As more details of the four-hour killing spree emerged, so too did stories of heroism that prevented the death toll from rising even higher. When the first bombs exploded and shooting began, Dave Sanders, a business teacher and basketball coach, jumped on to a chair in the school cafeteria and yelled to the hundreds of students to run for cover.

A few moments later, Mr Sanders was upstairs, pulling to safety a boy who had been shot in the leg. He was shot himself shortly afterwards, and dragged himself into a science room where a fellow-teacher gave him first-aid and tried to keep him conscious. He died in the arms of a police Swat team member with the words: "Tell my daughter I love her."

The teacher who tendedhim, Kent Friesen, was also praised for pulling students out of corridors and into the science lab, where he told them to crouch between sinks.
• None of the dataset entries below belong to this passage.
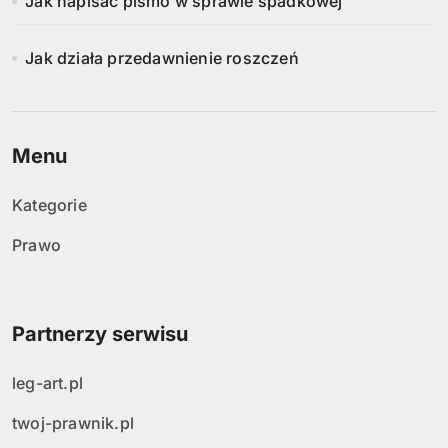
Jak napisać pismo w sprawie spadkowej
Jak działa przedawnienie roszczeń
Menu
Kategorie
Prawo
Partnerzy serwisu
leg-art.pl
twoj-prawnik.pl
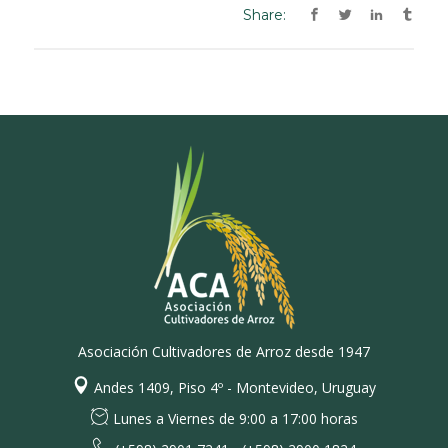
Share:
Asociación Cultivadores de Arroz desde 1947
Andes 1409, Piso 4º - Montevideo, Uruguay
Lunes a Viernes de 9:00 a 17:00 horas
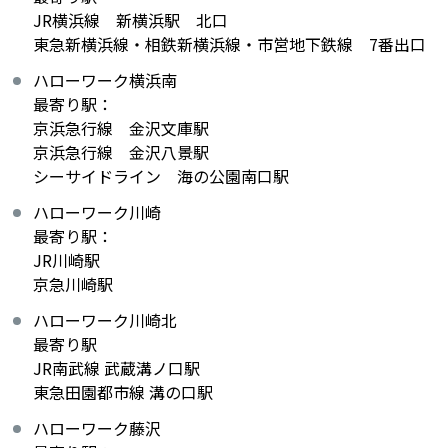
JR横浜線 新横浜駅 北口
東急新横浜線・相鉄新横浜線・市営地下鉄線 7番出口
ハローワーク横浜南
最寄り駅：
京浜急行線 金沢文庫駅
京浜急行線 金沢八景駅
シーサイドライン 海の公園南口駅
ハローワーク川崎
最寄り駅：
JR川崎駅
京急川崎駅
ハローワーク川崎北
最寄り駅
JR南武線 武蔵溝ノ口駅
東急田園都市線 溝の口駅
ハローワーク藤沢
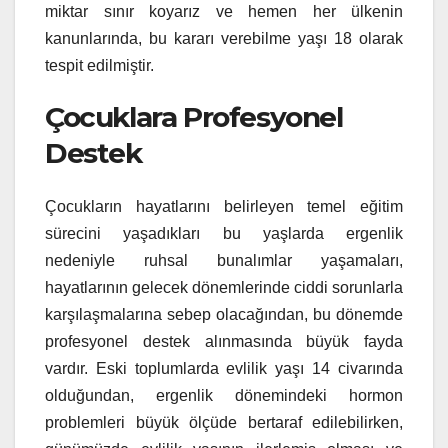
miktar sınır koyarız ve hemen her ülkenin
kanunlarında, bu kararı verebilme yaşı 18 olarak
tespit edilmiştir.
Çocuklara Profesyonel
Destek
Çocukların hayatlarını belirleyen temel eğitim
sürecini yaşadıkları bu yaşlarda ergenlik
nedeniyle ruhsal bunalımlar yaşamaları,
hayatlarının gelecek dönemlerinde ciddi sorunlarla
karşılaşmalarına sebep olacağından, bu dönemde
profesyonel destek alınmasında büyük fayda
vardır. Eski toplumlarda evlilik yaşı 14 civarında
olduğundan, ergenlik dönemindeki hormon
problemleri büyük ölçüde bertaraf edilebilirken,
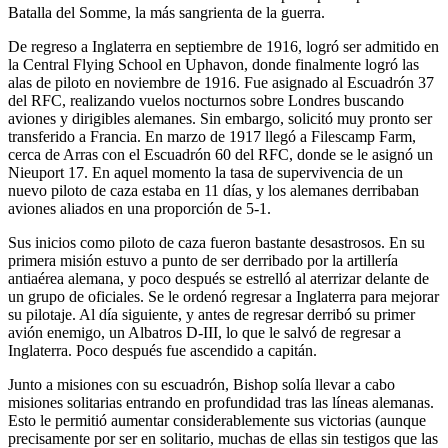
Batalla del Somme, la más sangrienta de la guerra.
De regreso a Inglaterra en septiembre de 1916, logró ser admitido en
la Central Flying School en Uphavon, donde finalmente logró las
alas de piloto en noviembre de 1916. Fue asignado al Escuadrón 37
del RFC, realizando vuelos nocturnos sobre Londres buscando
aviones y dirigibles alemanes. Sin embargo, solicitó muy pronto ser
transferido a Francia. En marzo de 1917 llegó a Filescamp Farm,
cerca de Arras con el Escuadrón 60 del RFC, donde se le asignó un
Nieuport 17. En aquel momento la tasa de supervivencia de un
nuevo piloto de caza estaba en 11 días, y los alemanes derribaban
aviones aliados en una proporción de 5-1.
Sus inicios como piloto de caza fueron bastante desastrosos. En su
primera misión estuvo a punto de ser derribado por la artillería
antiaérea alemana, y poco después se estrelló al aterrizar delante de
un grupo de oficiales. Se le ordenó regresar a Inglaterra para mejorar
su pilotaje. Al día siguiente, y antes de regresar derribó su primer
avión enemigo, un Albatros D-III, lo que le salvó de regresar a
Inglaterra. Poco después fue ascendido a capitán.
Junto a misiones con su escuadrón, Bishop solía llevar a cabo
misiones solitarias entrando en profundidad tras las líneas alemanas.
Esto le permitió aumentar considerablemente sus victorias (aunque
precisamente por ser en solitario, muchas de ellas sin testigos que las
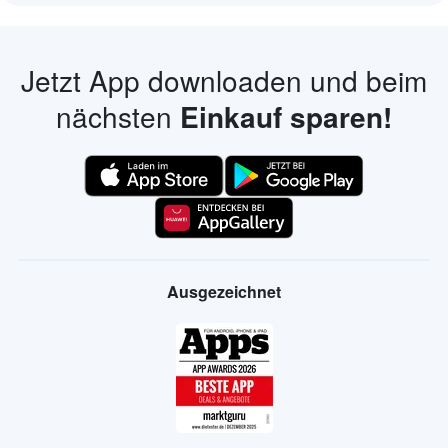
Jetzt App downloaden und beim
nächsten
Einkauf sparen!
Ausgezeichnet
He unscrewed all the emergency lights from their sockets and lined up dry chemical fire extinguishers as a deterrent in case the gunmen burst in.

Eighteen-year-old Adam Foss, meanwhile, directed students in the choir room to pile into a small office next door, where he used his shirt to staunch the bleeding of an injured girl and pulled off the ceiling tiles to let more air in from the ventilation ducts.

Such stories appeared to confirm Columbine High's reputation as an essentially happy, cohesive environment. The school, with almost 2,000 students, has one of the strongest academic records of any school in the Denver area and is one of the biggest draws to new residents moving to Littleton, in the south-western city suburbs.

Beneath the surface, however, there were signs of dysfunction, driven by the peculiar social make-up of the conservative, church-oriented community and by the competitive, high-achieving atmosphere of the school itself. Several students appeared to have struggled with being tagged outcasts for failing to conform. An evangelical brand of Christianity bordering on fundamentalism appeared to be an important badge of identity that groups such as the so-called Trenchcoat Mafia - the killers' clique - struggled against.

So, too, might the intricate class structure of the high school. Although Columbine High has no dress code, most students buy their clothes at clean- cut suburban mall outlets such as The Gap and Abercrombie & Fitch. Part of the motivation for the Trenchcoat Mafia's trademark black appears to have been a need to distance themselves from that strait-laced look and the middle-class connotations it carries.

Eric Harris, in particular, came from a far more modest background than the average. Although he was a good student and a former little league baseball player, Harris appears to have resented the "jock" look and grown ever more defiant as he withdrew into violent video games and thoughts of death.

His friend, Dylan Klebold, fitted more into the class mould - his family home sat on five acres of land, with five more a short drive away - but not into the dominant political and religious ideology of Littleton. His parents, educated liberals,appear to have known their son was severely troubled. Mr Klebold offered to go to Columbine High during the shooting to talk his son into surrendering, but police turned him down.